Rolls-Royce Group (OTCPK:RYCEY) is undervalued based on investors' short-term view of the stock, and their disregard of the long-term view of the company. Rolls-Royce is a provider of power solutions used in the aerospace (civil and defense), marine and energy industries. Their business model has some underlying strengths that were overlooked after quarterly results were released in mid-February.
CEO John Rishton first explained the order book which is comprised of approximately $115bn. For a company that recognized approximately $24bn in revenue for 2013, this is an extremely positive sign. Their order book supports MDNA's view of long-term sustainable advantage. My first thought when I saw this number was that their entire Sales and Marketing team can stop working, and they will have enough orders, already booked, to bring in more than $20bn for the next 4 years. I love companies like this. Long-term growth will bring value to your investment. When they released their quarterly earnings in mid-February, the short-term investors sold off, which ended up creating a buying opportunity for value investors. The company warned that revenue and profit will be flat for 2014. Rolls-Royce mentioned in the earnings statement, "This reflects a 15-20% decline in defense revenue, the consequence of well-publicized cuts in defense spending among major customers". A few minutes later, Rishton reaffirmed that there will be growth after 2014. Early that morning, short-term investors sent the stock plummeting from approximately $100 to $85 per share. Hint: it's cheap now.

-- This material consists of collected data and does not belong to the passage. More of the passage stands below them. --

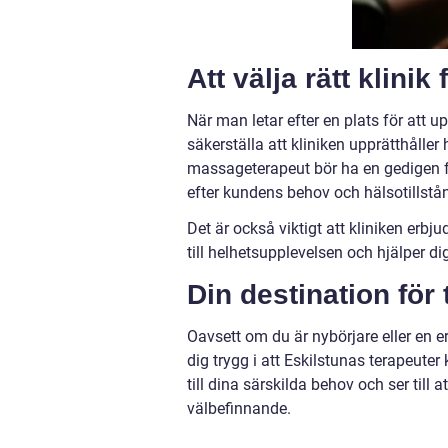
Att välja rätt klini
När man letar efter en plats för att 
säkerställa att kliniken upprätthålle
massageterapeut bör ha en gedigen f
efter kundens behov och hälsotillstå
Det är också viktigt att kliniken er
till helhetsupplevelsen och hjälper d
Din destination för
Oavsett om du är nybörjare eller en 
dig trygg i att Eskilstunas terapeut
till dina särskilda behov och ser till
välbefinnande.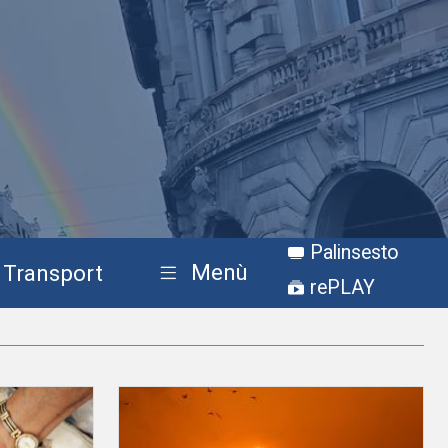
Palinsesto
Menù
Transport
rePLAY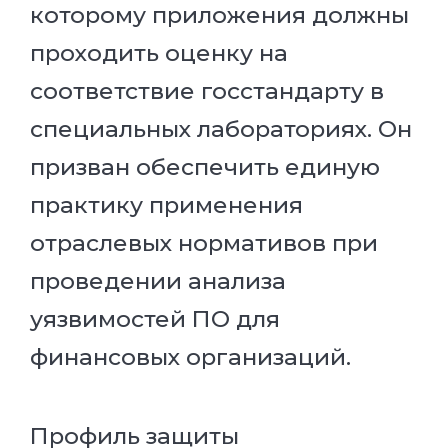
которому приложения должны
проходить оценку на
соответствие госстандарту в
специальных лабораториях. Он
призван обеспечить единую
практику применения
отраслевых нормативов при
проведении анализа
уязвимостей ПО для
финансовых организаций.
Профиль защиты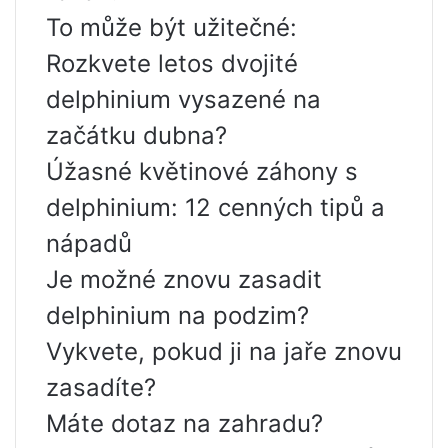
To může být užitečné:
Rozkvete letos dvojité
delphinium vysazené na
začátku dubna?
Úžasné květinové záhony s
delphinium: 12 cenných tipů a
nápadů
Je možné znovu zasadit
delphinium na podzim?
Vykvete, pokud ji na jaře znovu
zasadíte?
Máte dotaz na zahradu?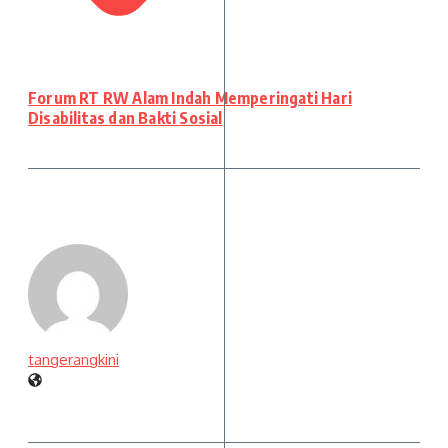
Forum RT RW Alam Indah Memperingati Hari
Disabilitas dan Bakti Sosial
tangerangkini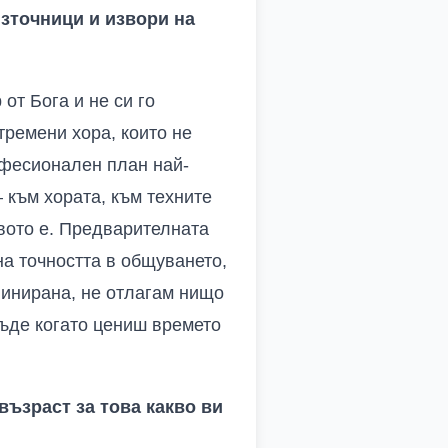
зточници и извори на
от Бога и не си го
тремени хора, които не
рофесионален план най-
 към хората, към техните
квото е. Предварителната
на точността в общуването,
линирана, не отлагам нищо
бъде когато цениш времето
ъзраст за това какво ви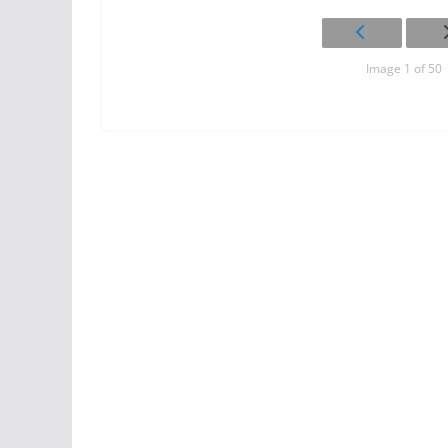
Image 1 of 50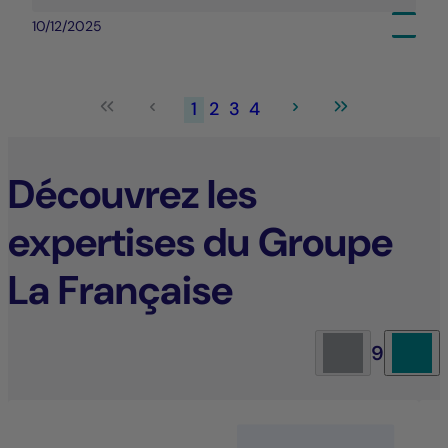
10/12/2025
1
2
3
4
Découvrez les
expertises du Groupe
La Française
9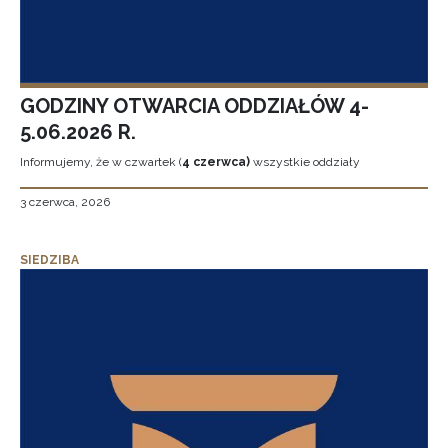
GODZINY OTWARCIA ODDZIAŁÓW 4-
5.06.2026 R.
Informujemy, że w czwartek (
4 czerwca)
wszystkie oddziały
3 czerwca, 2026
SIEDZIBA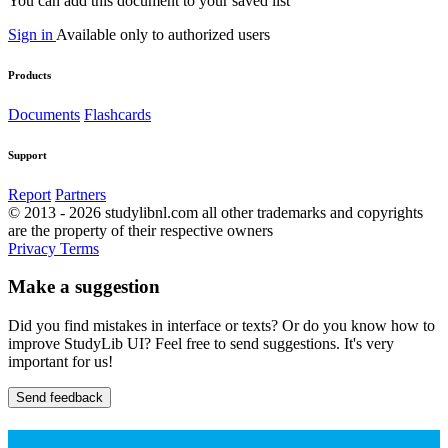
You can add this document to your saved list
Sign in
Available only to authorized users
Products
Documents
Flashcards
Support
Report
Partners
© 2013 - 2026 studylibnl.com all other trademarks and copyrights
are the property of their respective owners
Privacy
Terms
Make a suggestion
Did you find mistakes in interface or texts? Or do you know how to
improve StudyLib UI? Feel free to send suggestions. It's very
important for us!
Send feedback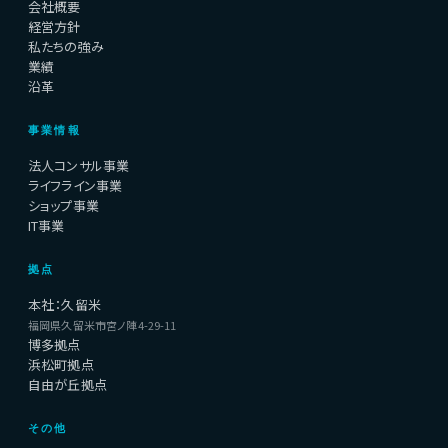
会社概要
経営方針
私たちの強み
業績
沿革
事業情報
法人コンサル事業
ライフライン事業
ショップ事業
IT事業
拠点
本社：久留米
福岡県久留米市宮ノ陣4-29-11
博多拠点
浜松町拠点
自由が丘拠点
その他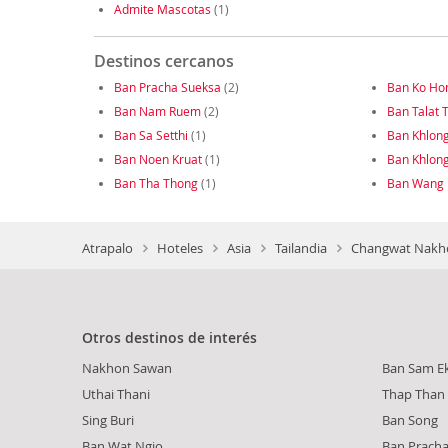
Admite Mascotas
(1)
Destinos cercanos
Ban Pracha Sueksa
(2)
Ban Ko Ho
Ban Nam Ruem
(2)
Ban Talat T
Ban Sa Setthi
(1)
Ban Khlon
Ban Noen Kruat
(1)
Ban Khlon
Ban Tha Thong
(1)
Ban Wang
Atrapalo
Hoteles
Asia
Tailandia
Changwat Nakho
Otros destinos de interés
Nakhon Sawan
Ban Sam Ek
Uthai Thani
Thap Than
Sing Buri
Ban Song
Ban Wat Ngio
Ban Pracha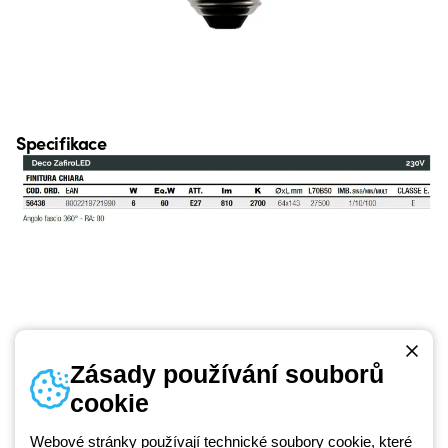
Specifikace
Zásady používání souborů
cookie
Telefonní číslo
od pondělí do pátku v době 8:30 - 17:30
Webové stránky používají technické soubory cookie, které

Intrigued by its potential for future growth, I threw the numbers into a DCF model. Accounting for the different revenue streams and growth rates for each, I arrived at a similar conclusion to that of John Rishton. My 2014 numbers were decreasing as a result of a 20% decline in the defense division. However for the years until 2017, I took conservative growth numbers for the other product groups and ended up with a 4.5-5.0% increase each year. Even with modest estimates, the company will show underlying revenue and profit growth. Additionally, management is impressed by their cash position. CFO Mark Morris says, "We've had a good flow of deposits, and overall, broadly flat working capital and higher volume…and I'm confident we can get our inventory turns even higher. Finally, we've increased the full year payment to shareholders by 13%, reflecting our confidence in the business underpinned by our record order book." These healthy free cash flow estimates through 2017 gives us a target price of approximately $118 per share. I recommend $RYCEY as a BUY. There is a ton of value in this investment. The share plunge as a result of short-term investors' sentiment in mid-February has made it cheaper to buy at this moment. Once investors start to see the financials reflect growth, it will trigger a price increase. Don't let the "power play" expire without capitalizing on it!
Disclosure: I have no positions in any stocks mentioned, and no plans to initiate any positions within the next 72 hours. I wrote this article myself, and it expresses my own opinions. I am not receiving compensation for it. I have no business relationship with any company whose stock is mentioned in this article.